A new cabinet manufacturing plant in Edmonton, Alberta, was built around modern technology.

Arash Vahdaty and partner Reza Nasseri didn’t want to wait four to six weeks for cabinets to be delivered to their homebuilding companies.

They built their own cabinet factory from the ground up, using modern panel processing techniques and the most automation they could find. This came after touring several dozen other cabinet manufacturing operations.

“Nava Cabinet Solutions was built so that we could solidify a strong supply chain for Modern Kitchens, our retail dealer, and to create a direct Edmonton source for its cabinets,” company president Vahdaty said. “Quality was also a big factor. We wanted to build a high quality product, while being efficient, to produce builder-grade pricing.”

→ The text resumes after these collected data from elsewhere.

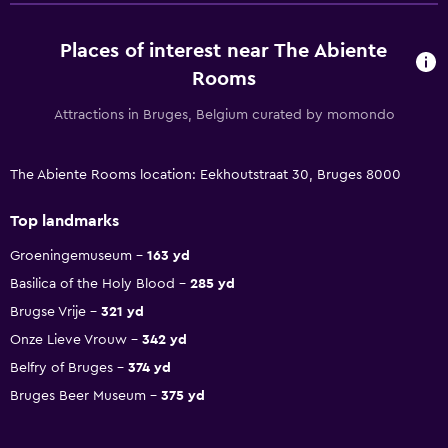
Places of interest near The Abiente
Rooms
Attractions in Bruges, Belgium curated by momondo
The Abiente Rooms location: Eekhoutstraat 30, Bruges 8000
Top landmarks
Groeningemuseum
163 yd
Basilica of the Holy Blood
285 yd
Brugse Vrije
321 yd
Onze Lieve Vrouw
342 yd
Belfry of Bruges
374 yd
Bruges Beer Museum
375 yd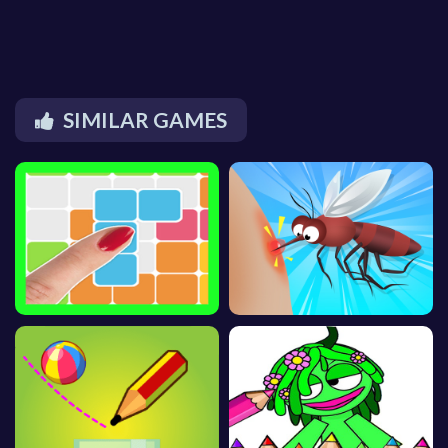
SIMILAR GAMES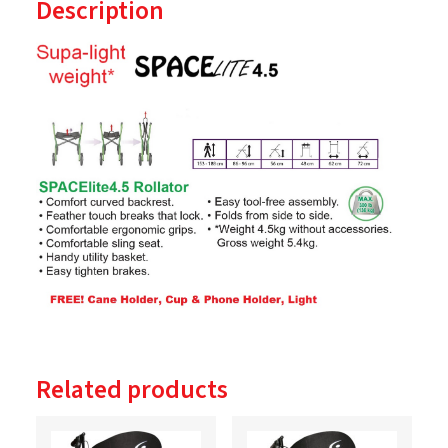
Description
Related products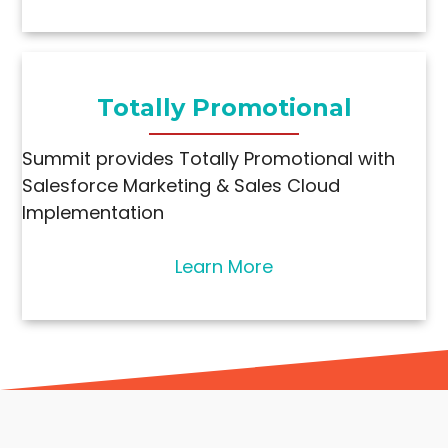
Totally Promotional
Summit provides Totally Promotional with
Salesforce Marketing & Sales Cloud
Implementation
Learn More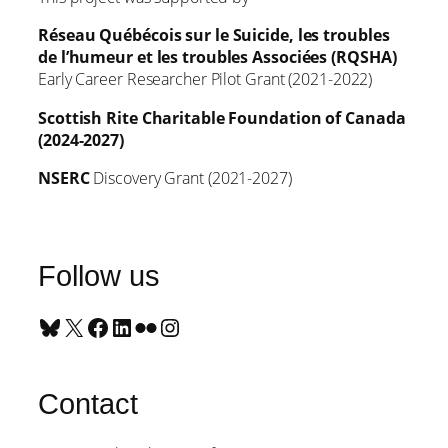
Réseau Québécois sur le Suicide, les troubles
de l’humeur et les troubles Associées (RQSHA)
Early Career Researcher Pilot Grant (2021-2022)
Scottish Rite Charitable Foundation of Canada
(2024-2027)
NSERC
Discovery Grant (2021-2027)
Follow us
Bluesky
X
Facebook
LinkedIn
Flickr
Instagram
Contact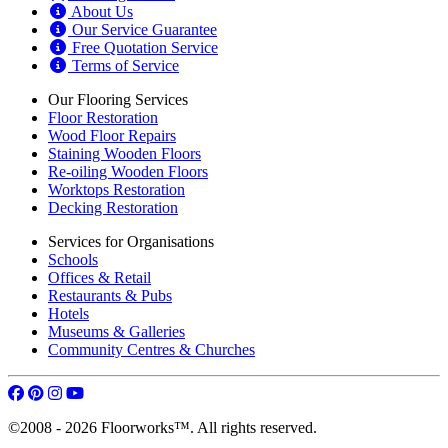
About Us
Our Service Guarantee
Free Quotation Service
Terms of Service
Our Flooring Services
Floor Restoration
Wood Floor Repairs
Staining Wooden Floors
Re-oiling Wooden Floors
Worktops Restoration
Decking Restoration
Services for Organisations
Schools
Offices & Retail
Restaurants & Pubs
Hotels
Museums & Galleries
Community Centres & Churches
©2008 - 2026 Floorworks™. All rights reserved.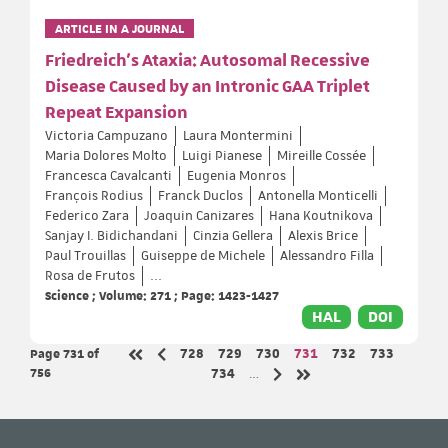
ARTICLE IN A JOURNAL
Friedreich's Ataxia: Autosomal Recessive
Disease Caused by an Intronic GAA Triplet
Repeat Expansion
Victoria Campuzano
Laura Montermini
Maria Dolores Molto
Luigi Pianese
Mireille Cossée
Francesca Cavalcanti
Eugenia Monros
François Rodius
Franck Duclos
Antonella Monticelli
Federico Zara
Joaquin Canizares
Hana Koutnikova
Sanjay I. Bidichandani
Cinzia Gellera
Alexis Brice
Paul Trouillas
Guiseppe de Michele
Alessandro Filla
Rosa de Frutos
...
Science ; Volume: 271 ; Page: 1423-1427
HAL
DOI
Page 731
of
Page
Page
Page
Page
Page
Page
728
729
730
731
732
733
Previous page
First page
756
Page
734
…
Next page
Last page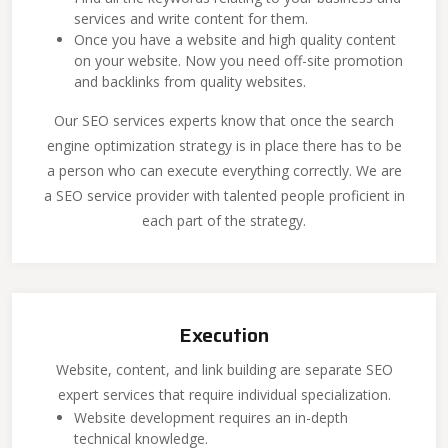
services and write content for them.
Once you have a website and high quality content
on your website. Now you need off-site promotion
and backlinks from quality websites.
Our SEO services experts know that once the search
engine optimization strategy is in place there has to be
a person who can execute everything correctly. We are
a SEO service provider with talented people proficient in
each part of the strategy.
Execution
Website, content, and link building are separate SEO
expert services that require individual specialization.
Website development requires an in-depth
technical knowledge.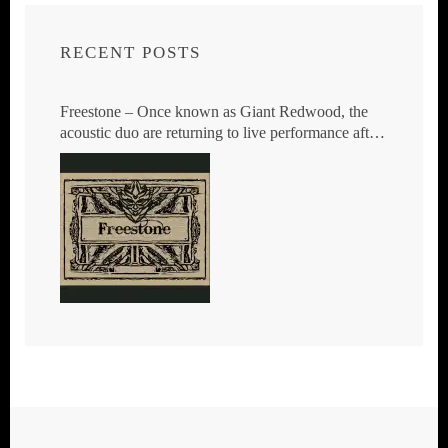
RECENT POSTS
Freestone – Once known as Giant Redwood, the
acoustic duo are returning to live performance after
23 years.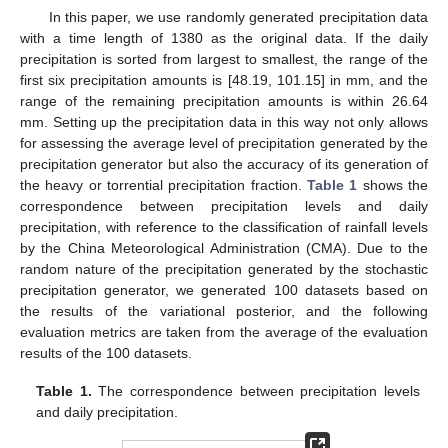
In this paper, we use randomly generated precipitation data
with a time length of 1380 as the original data. If the daily
precipitation is sorted from largest to smallest, the range of the
first six precipitation amounts is [48.19, 101.15] in mm, and the
range of the remaining precipitation amounts is within 26.64
mm. Setting up the precipitation data in this way not only allows
for assessing the average level of precipitation generated by the
precipitation generator but also the accuracy of its generation of
the heavy or torrential precipitation fraction.
Table 1
shows the
correspondence between precipitation levels and daily
precipitation, with reference to the classification of rainfall levels
by the China Meteorological Administration (CMA). Due to the
random nature of the precipitation generated by the stochastic
precipitation generator, we generated 100 datasets based on
the results of the variational posterior, and the following
evaluation metrics are taken from the average of the evaluation
results of the 100 datasets.
Table 1.
The correspondence between precipitation levels
and daily precipitation.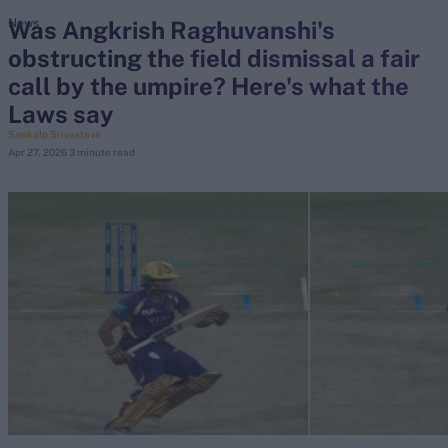
Was Angkrish Raghuvanshi's
News
obstructing the field dismissal a fair
search
call by the umpire? Here's what the
Looking for...
Laws say
Ben Stokes
Sankalp Srivastava
Apr 27, 2026
3 minute read
Virat Kohli
Border-Gavaskar Trophy
Joe Root
IPL Auction
Perth Test
Rohit Sharma
Kane Williamson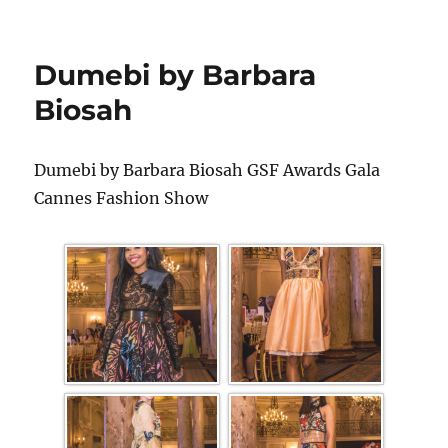
Dumebi by Barbara
Biosah
Dumebi by Barbara Biosah GSF Awards Gala
Cannes Fashion Show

Their plant makes frameless cabinets, closets and accessories, often using modern designs with painted or high gloss finish. Customers include production and custom builders, renovators, retail and restoration clients.Dimension Nava-1

“We travelled all over Europe and North America to look at various plants and equipment manufacturers to determine the best machinery and operations for the design and fitting of this plant,” Vahdaty said.

“Both Reza and I are big believers in innovation,” Vahdaty said. “The automation was one of the key factors for us. We actually looked at building a plant that was 100 percent automated and that’s still a goal to do that at some point. But we wanted first a semi-automated plant where people could adapt to what is needed.”

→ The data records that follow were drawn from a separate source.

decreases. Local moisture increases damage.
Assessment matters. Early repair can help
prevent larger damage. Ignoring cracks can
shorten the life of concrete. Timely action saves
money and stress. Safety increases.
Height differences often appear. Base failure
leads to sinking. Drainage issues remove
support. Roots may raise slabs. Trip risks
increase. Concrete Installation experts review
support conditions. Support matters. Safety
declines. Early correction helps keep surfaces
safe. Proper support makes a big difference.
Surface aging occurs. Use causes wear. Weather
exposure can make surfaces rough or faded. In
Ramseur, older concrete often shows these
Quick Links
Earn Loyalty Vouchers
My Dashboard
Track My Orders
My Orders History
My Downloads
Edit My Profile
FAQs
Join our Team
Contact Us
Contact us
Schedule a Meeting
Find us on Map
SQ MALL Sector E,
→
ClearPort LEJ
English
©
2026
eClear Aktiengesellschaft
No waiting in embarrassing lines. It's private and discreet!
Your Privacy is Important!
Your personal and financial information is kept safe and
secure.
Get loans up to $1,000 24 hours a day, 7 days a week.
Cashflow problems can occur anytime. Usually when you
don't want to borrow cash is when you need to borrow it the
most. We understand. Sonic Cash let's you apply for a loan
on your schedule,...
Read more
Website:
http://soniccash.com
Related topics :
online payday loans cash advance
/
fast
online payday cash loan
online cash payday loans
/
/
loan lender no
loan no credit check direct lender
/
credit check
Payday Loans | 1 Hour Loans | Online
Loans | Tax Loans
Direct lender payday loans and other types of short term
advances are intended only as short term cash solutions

The goal was to use available technology to create a lean, efficient manufacturing plant and to take advantage of the cost savings associated with the efficient use of materials and the reduction of labor requirements.

“Over the past six months everything’s been about flow,” said Wayne Arondus, general manager. “We’ve actually changed the flow of the plant quite a bit with locally made material handling carts.”

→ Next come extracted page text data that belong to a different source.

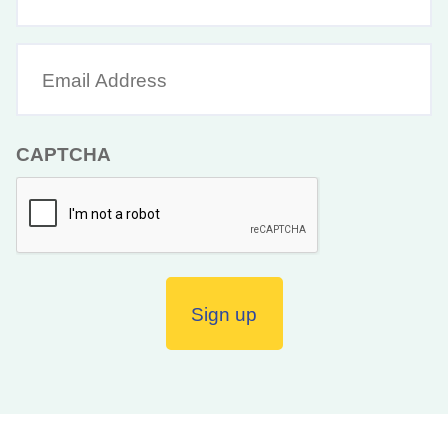
Name
Email
Address
(Required)
CAPTCHA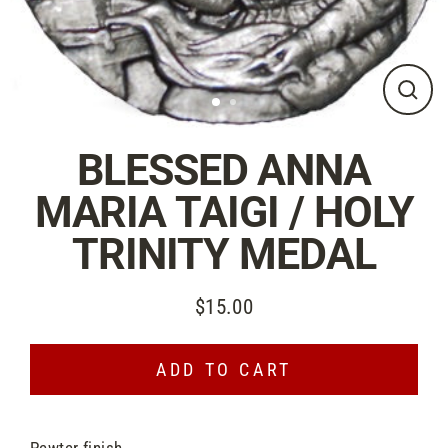
CLO
(ES
BLESSED ANNA
MARIA TAIGI / HOLY
TRINITY MEDAL
$15.00
Suggested
Donation
ADD TO CART
Pewter finish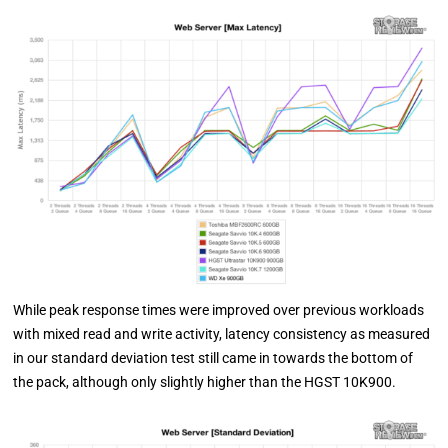
While peak response times were improved over previous workloads
with mixed read and write activity, latency consistency as measured
in our standard deviation test still came in towards the bottom of
the pack, although only slightly higher than the HGST 10K900.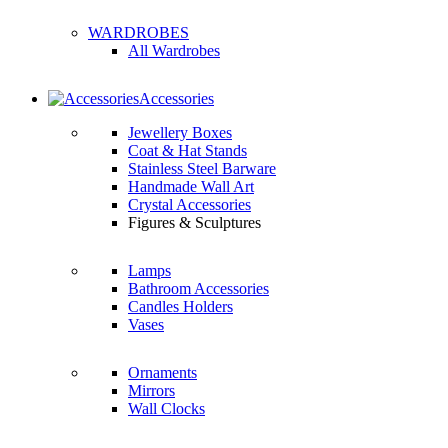
WARDROBES
All Wardrobes
Accessories
Jewellery Boxes
Coat & Hat Stands
Stainless Steel Barware
Handmade Wall Art
Crystal Accessories
Figures & Sculptures
Lamps
Bathroom Accessories
Candles Holders
Vases
Ornaments
Mirrors
Wall Clocks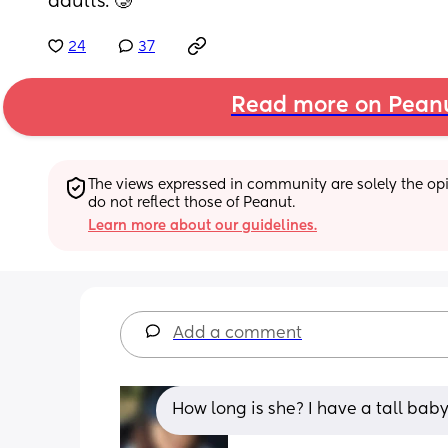
adults. 🥲
24
37
Read more on Pean
The views expressed in community are solely the opin
do not reflect those of Peanut.
Learn more about our guidelines.
Add a comment
How long is she? I have a tall baby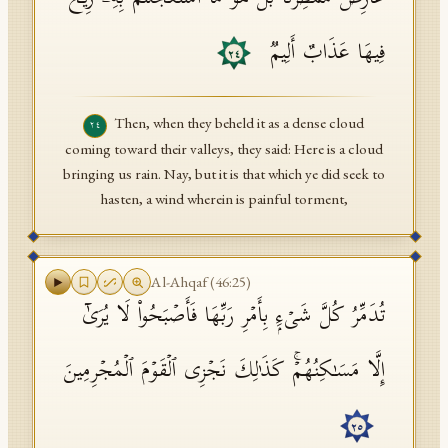
فِیهَا عَذَابٌ أَلِیمࣱ
٢٤
Then, when they beheld it as a dense cloud
٢٤
coming toward their valleys, they said: Here is a cloud
bringing us rain. Nay, but it is that which ye did seek to
hasten, a wind wherein is painful torment,
Al-Ahqaf
(
46
:
25
)
تُدَمِّرُ كُلَّ شَیۡءِۭ بِأَمۡرِ رَبِّهَا فَأَصۡبَحُوا۟ لَا یُرَىٰۤ
إِلَّا مَسَـٰكِنُهُمۡۚ كَذَ ٰ⁠لِكَ نَجۡزِی ٱلۡقَوۡمَ ٱلۡمُجۡرِمِینَ
٢٥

Software designs are downloaded to the machines. Nava uses several materials, including melamine, reconstituted veneers, veneers and several solid wood species such as maple, oak and cherry.Dimensions Nava-2

The material is selected and cut through one of two stations on the CNC router or beam saw. From there the pieces are sent over to the edgebander where all the exposed edges are covered with matching edge tape.

An IMA Advantage 500L edgebander premills to 1 mil, then can do grooving and edgebanding in one pass. The edgebander is set up with a Doucet return table. Arondus said the ability to change out is a big advantage here.

“We’re less than six minutes to change out, which is really fast when it comes to edgebanders,” Arondus said. We have the ability to access quickly, you can get into the full machine. It is easy to change out, and get to the next color of the edgeband.”

Vahdaty went through specifications with every manufacturer on speed and capacity of equipment for the new operation. They looked at the Homag hot air system, but decided to go with the glue system.

“Almost every machine here we’re very happy with,” he said. “The quality we get from the IMA machine is phenomenal.”

Vahdaty said that he traveled to Europe and North America, where he visited more than 50 plants. “We wanted to make sure we had the best machinery, utilized the manufacturers at what they’re good at,” he said. “We interviewed operation and production managers in different plants, and found that IMA was the best choice, not only for this machine but for service. That’s one of the reasons we went with IMA.”

For the future, even more automation is planned, especially in assembly, sanding and in connecting different cells.

Currently Nava is developing all of its specification books, catalogs, support materials and web page and plans to aggressively reach out to both the Canadian and U.S. markets, setting up dealerships to continue to increase the daily box volume to its maximum capacity.